The Chaurisurata Panchashika (चौरीसुरतपञ्चाशिका), also rendered the Chaura Panchashika, is a Sanskrit work of poetry by Bilhana, composed in the 11th century.

==Background==
According to legend, the Brahmin Bilhana fell in love with the daughter of King Madanabhirama, Princess Yaminipurnatilaka, and had a secretive love affair. They were discovered, and Bilhana was thrown into prison. While awaiting judgement, he wrote the Chaurisurata Panchashika, a fifty-stanza love poem, not knowing whether he would be sent into exile or die on the gallows. It is unknown what fate Bilhana encountered. Nevertheless, his poem was transmitted orally around India. There are several versions, including ones from South India which had a happy ending; the Kashmiri version does not specify what the outcome was. In one version, the poet recites these verses on the way to the scaffold, and the king, moved by the beauty of the work, pardons him and allows the couple to get married.

== Description ==
Each verse of the poem is of four lines (quatrain), beginning with the word "adyapi", which means even now written in the first person, "in which the parted lover evokes his mistress's presence by recollecting her beauty and the pleasures of their love."
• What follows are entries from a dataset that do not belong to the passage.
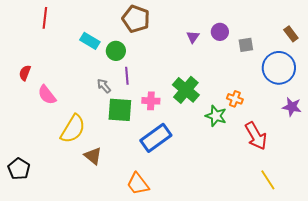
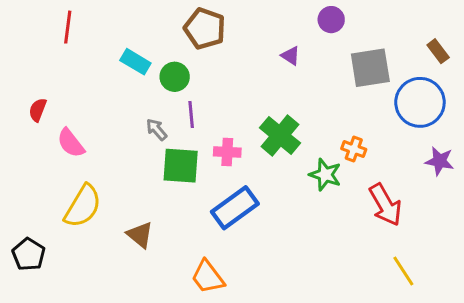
purple circle: (220, 32) -> (331, 20), moved
purple triangle: (193, 37) -> (291, 56), turned -32
gray square: (246, 45) -> (370, 68), size x1.8
yellow semicircle: (73, 129) -> (83, 206), moved

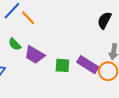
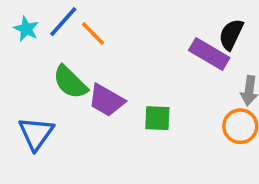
green semicircle: (15, 44) -> (70, 82), size x1.5
purple rectangle: (88, 65) -> (209, 54), moved

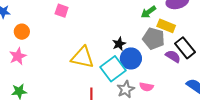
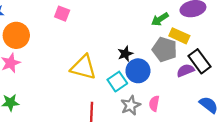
orange circle: (22, 32) -> (16, 35), size x1.5
purple semicircle: (173, 56) -> (185, 70), turned -56
cyan square: (113, 69) -> (117, 82), size x0.7
pink semicircle: (146, 87) -> (154, 103), turned 88

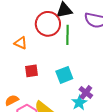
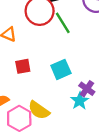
green line: (67, 35) -> (63, 23), turned -30

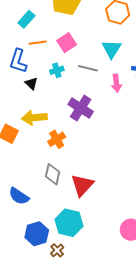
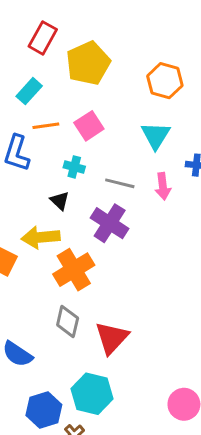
gray line: (88, 68) -> (120, 183), moved
cyan cross: (57, 70) -> (74, 167), turned 32
black triangle: (31, 83) -> (60, 201), moved
orange cross: (57, 139) -> (74, 270), size x1.5

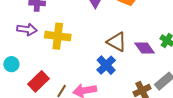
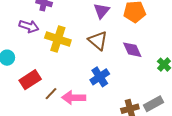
brown triangle: (117, 42) -> (98, 41), moved
purple diamond: (144, 48) -> (132, 50), moved

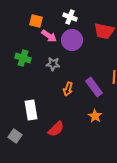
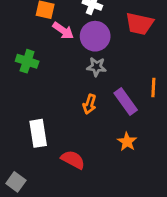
gray star: (53, 64) -> (96, 67), moved
red semicircle: (56, 129) -> (73, 160), turned -108
gray square: (15, 136) -> (16, 182), moved

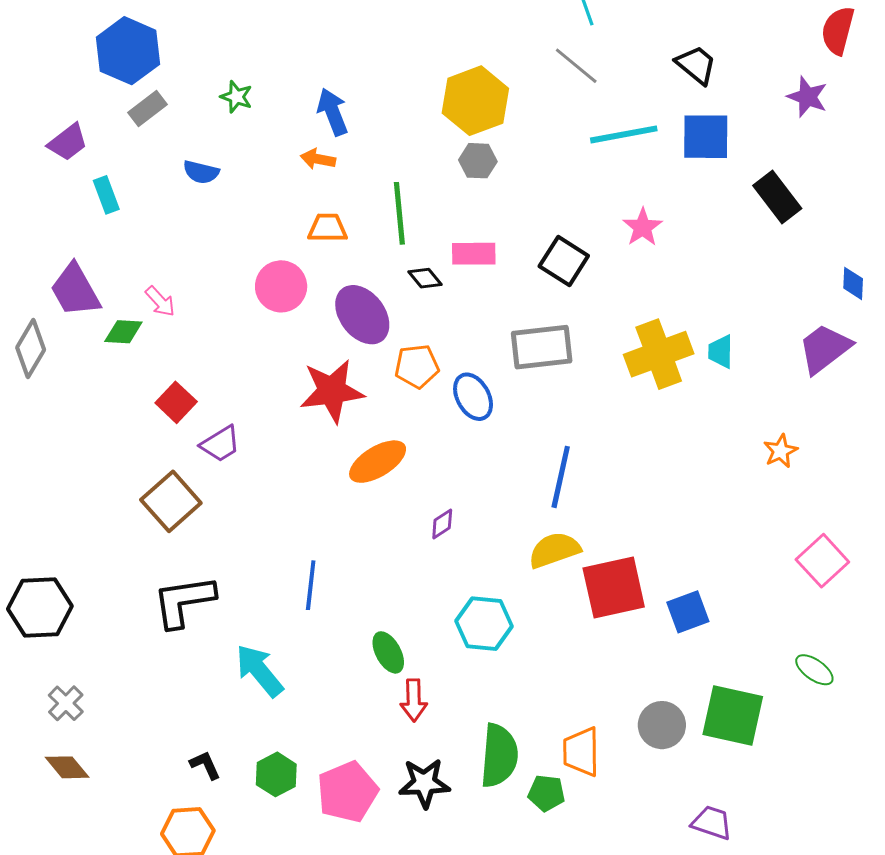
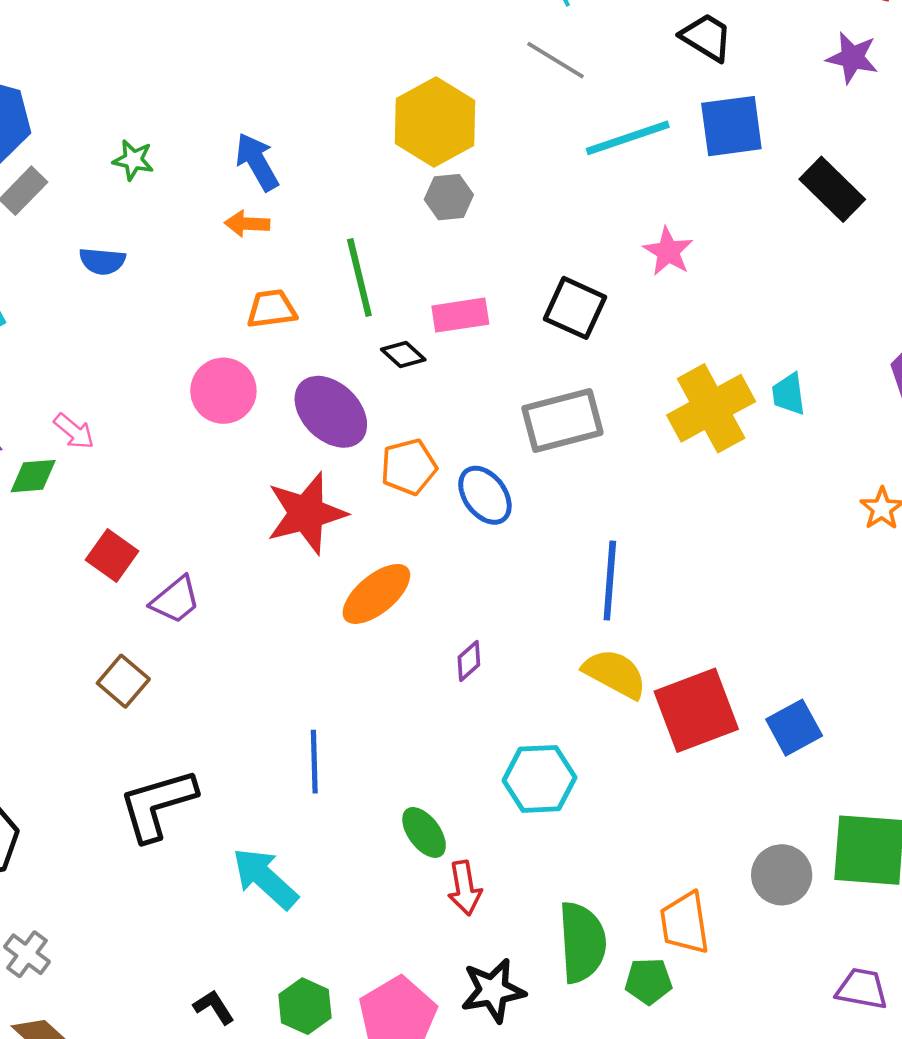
brown square: (171, 501) -> (123, 681), size x0.7
yellow semicircle: (554, 550) -> (615, 674), turned 56

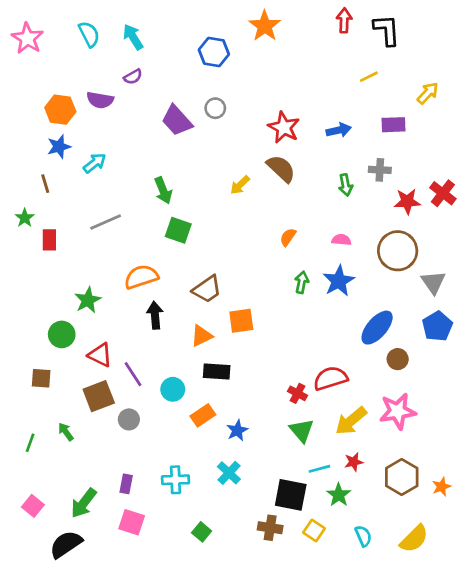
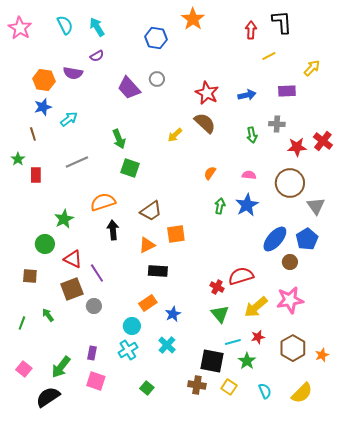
red arrow: (344, 20) -> (251, 30), moved
blue pentagon: (437, 326) -> (307, 239), moved
cyan circle: (173, 389) -> (132, 326), moved
cyan cross: (176, 480) -> (128, 350), turned -30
The first verse of the poem is as follows:

Even now, I think of her of a bright colour like a garland of golden champaka, her face beaming like a full-blown lotus, with a thin line of hair (at the navel) just got up from sleep, her whole body showing the keen desire affected by passion of her like learning affected by intoxication.

==Editions and versions==
In the nineteenth century the Caurapañcāśikā was 'discovered' by Europeans. The first French edition, published in the Journal Asiatique of 1848, was based on one of the South Indian versions with a happy ending. Sir Edwin Arnold did very loose translation with Tennyson-like cadences (London 1896); A. B. Keith provided a literal translation; Gertrude Cloris Schwebell, working from translations by S. N. Tadpatrikar, M. Ariel and Gerhard Gollwitzer, created a free verse rendering. However, the version best known to English readers is probably that by Barbara Stoler Miller; or the 'free interpretation' by Edward Powys Mathers (also known as E. Powys Mathers) entitled Black Marigolds. There is a 2000 translation, possibly privately printed, by John T. Roberts. Also there is the Love Lyrics / by Amaru [and] Bhartṛhari; translated by Greg Bailey; & by Bilhaṇa; edited and translated by Richard Gombrich published by The Clay Sanskrit Library in 2005. Dawn Corrigan has done an adaptation/rendition of the Caurapañcāśikā "Swan Song of the Thief" a free interpretation in 2013. There is also a 2013 translation The Caurapâñcâśikâ (The Love-Thief) Poetic rendering into English 2013.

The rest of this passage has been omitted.